Significance of Banking Management in MBA: 

  1. Changing Regulation of Banks: at the finish of the 3rd decade of the 20th century, thousands of banks across the world failed due to the economic recession known as the Great depression. Due to bank failure, millions of depositors hurt from a great problem as they did not get back their deposited money.

 

  1. Increasing competition due to transforming technological development: Number of served customers and quality dimensions of services is the support of the competition. The bank, which provides good service with high quality, is capable of being successful in competition.

Two banks combinedly create new services that provide the customers with a sustainable competitive advantage.

Why the new advantage or service that the bank offers is unique and different from that of the other organizations requires the commercial banks to participate in the multidimensional competitive environment.

The bank, which can attract more clients, can create customers repeatedly. These technological surroundings absorbed more investment and new training.

So, the management of the bank creates a new master plan of banking services adjusted in the competitive banking business.

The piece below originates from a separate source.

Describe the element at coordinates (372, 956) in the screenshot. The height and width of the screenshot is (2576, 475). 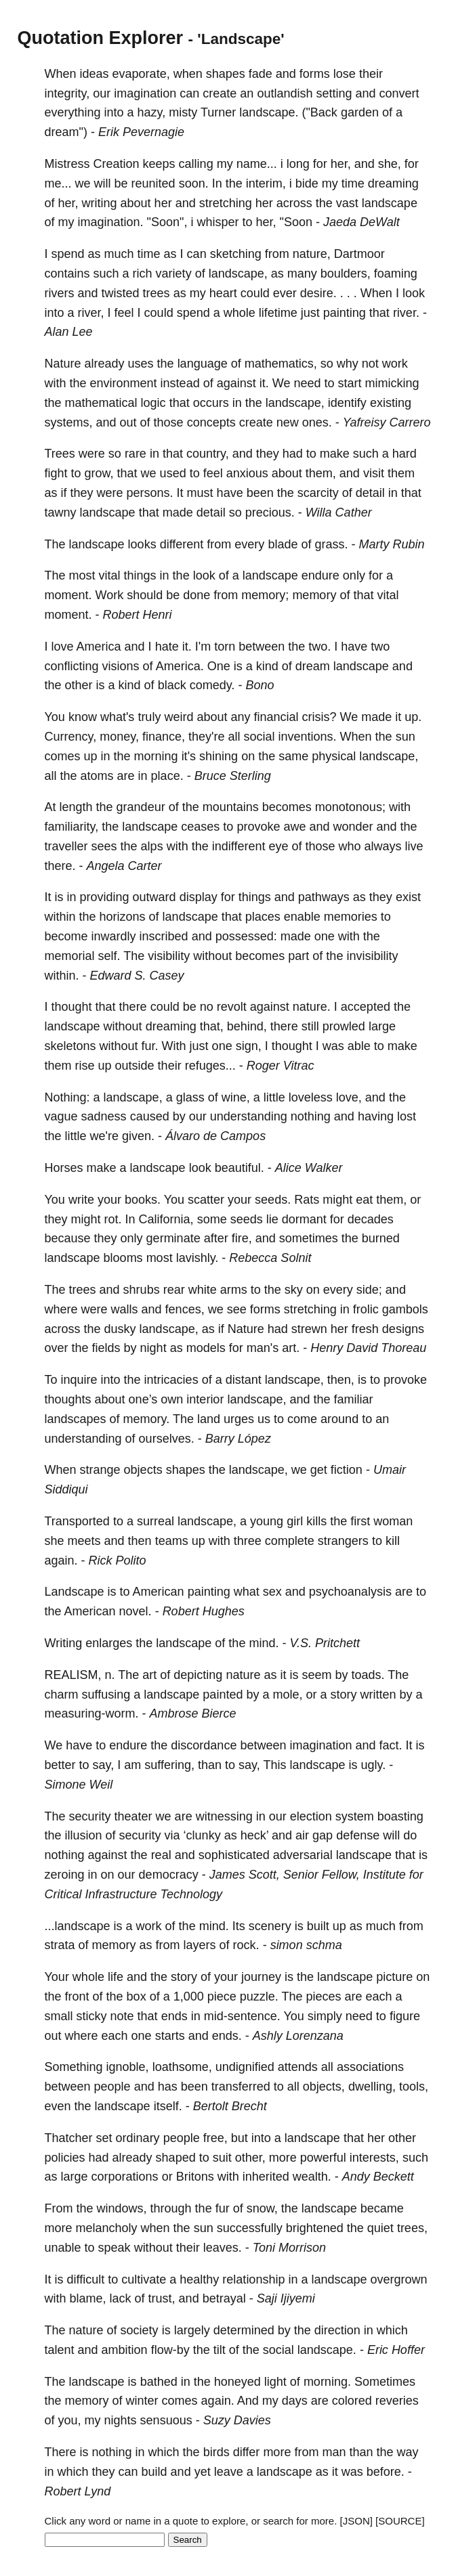 I see `invisibility` at that location.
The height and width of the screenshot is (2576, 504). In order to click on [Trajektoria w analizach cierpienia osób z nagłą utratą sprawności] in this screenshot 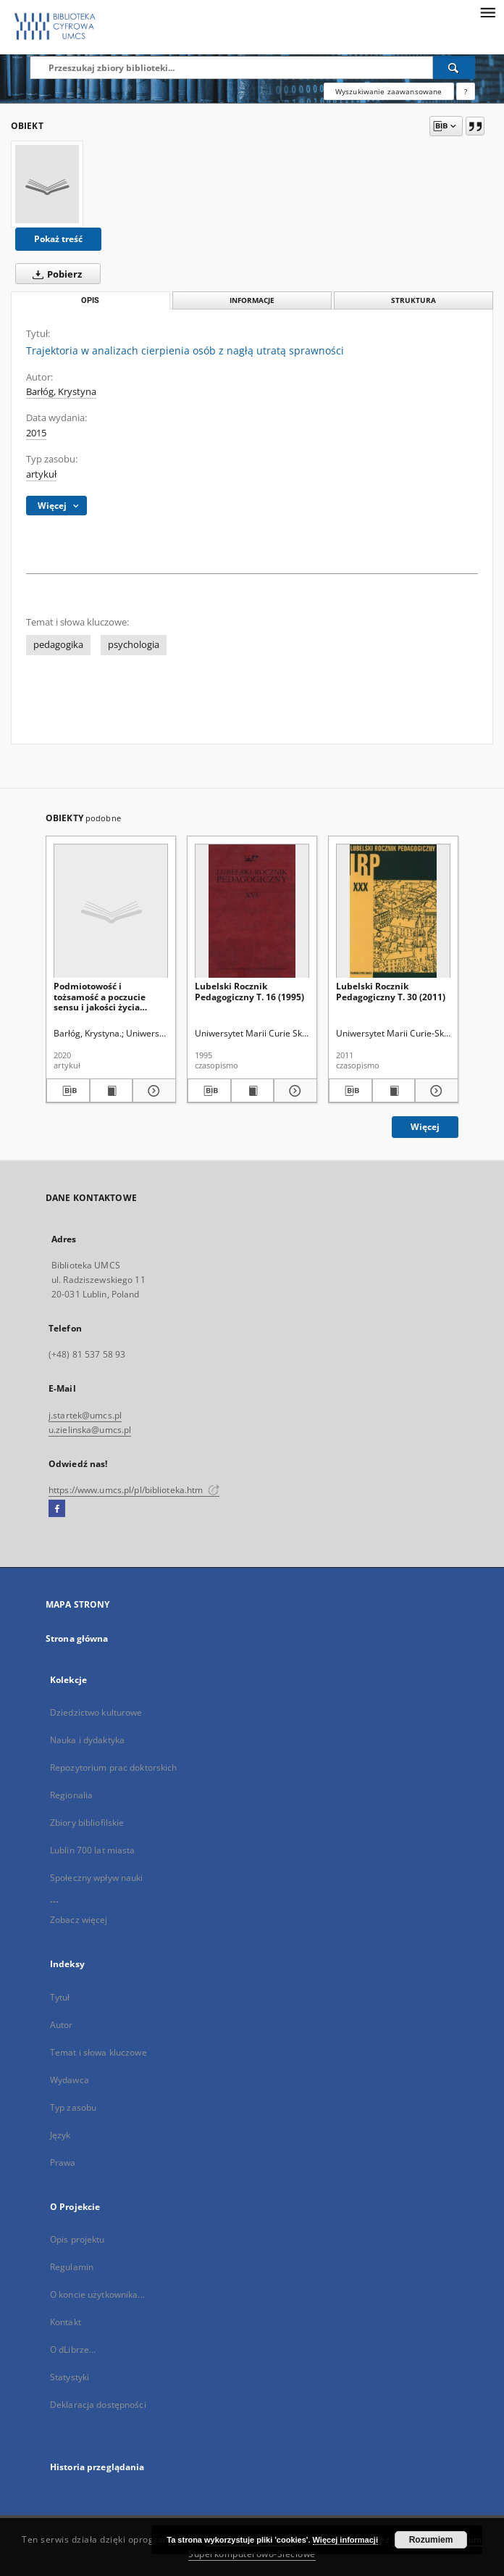 , I will do `click(47, 184)`.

3.Changing International Relationship

In international banking work, the large amounts of legislation in the event of a new problem. International relations, global or bilateral, create more contestants in the banking business.

Other factors, such as modifying in international trade and commerce, laws of fund transfer, change in social and cultural factors establish a new 

operational management system which dares the banking business.

In this era of modern science, solution of competitive surroundings and development of international relationships among banks, the management of banks follows a masterplan to merge banks in international banking business.

All these factors stated make bank management more complex and daring.